1) Choose Your Liquids Wisely
If you’ve been dieting for a while but haven’t seen any changes, you may need to take a closer look at what you’re drinking. A soda with lunch, juice with breakfast and a beer after dinner can quickly add up to more than 300 calories in just one day.
Can’t get through your day without a frappuccino? That could be the reason behind your scale’s stubbornness. When dieting, the best choice is always water. Water can help you stay full while keeping you hydrated and providing numerous other health benefits. By sticking to water and avoiding high-sugar, high-calorie drinks like sodas and energy drinks, you’ll be one step closer to your weight goal.
Read more about staying hydrated here.
2) Portion Control
It’s happened to all of us: You order a dish that seems like way too much food, but by the end of the meal, there isn’t a single bite left. Studies have found that when confronted with bigger portion sizes, people tend to eat more. The best way to combat this is to practice portion control on your own.

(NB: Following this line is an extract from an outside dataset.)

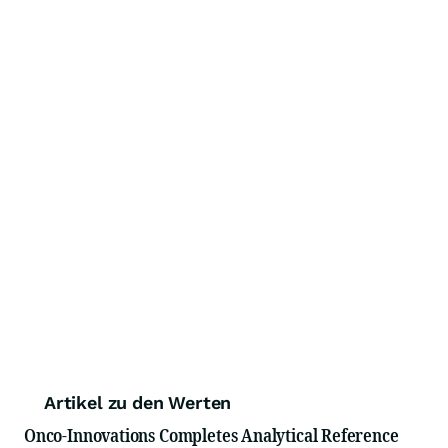
Artikel zu den Werten
Onco-Innovations Completes Analytical Reference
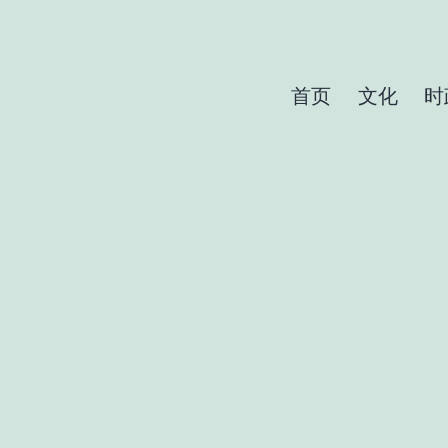
首页
文化
时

When making food at home, measure out servings to avoid overfilling your plate. When eating at a restaurant, ask for a box and put half of your meal in it immediately. Then eat only what’s left on your plate. That way, you’ll have control over how much you’re putting into your body. Soon, you may find yourself happier with the number on the scale.
3) Mindless Eating
When you work through lunch and eat at your desk, you could be doing more harm to your body than you think. By eating mindlessly and not focusing on how many calories you’re consuming, you could be overeating. Overeating can be a huge factor in weight gain, and if you’re serious about shedding pounds, it’s time to focus on food.
Studies have found that those who overlap meal and screen times have a higher body mass index (measure of body fat based on height and weight) and are more likely to be overweight. Sitting down for meals at the table and focusing on eating until you’re full — not necessarily until your plate is clean — can lead to healthier habits and a smaller waistline.
4) Unhealthy Add-Ons
Opting for a salad is a great start to slimming down and making healthy choices, but you may not be accounting for the unhealthy add-ons. With croutons, bacon, cheese and creamy dressings, your “healthy” salad can quickly become the opposite. After these additions, some salads can have a calorie count closer to a cheeseburger.
But by building hearty, delicious salads that are full of whole foods, you won’t notice the missing toppings. For a truly healthy salad, stick to lean proteins, oil-based vinaigrettes and leafy greens instead of iceberg lettuce.
5) Overeating Health Foods
Whether it’s avocados or nut butter, many foods are healthy — but only in moderation. That’s because many of these foods are high in fat and calories. For instance, avocados and nut butters are packed with healthy fats and protein, but a serving size is fairly small. After two or three servings, they can become more harmful than helpful to your weight. The key is always moderation.
For help eating a healthy diet and maintaining a healthy weight, talk to your health care provider.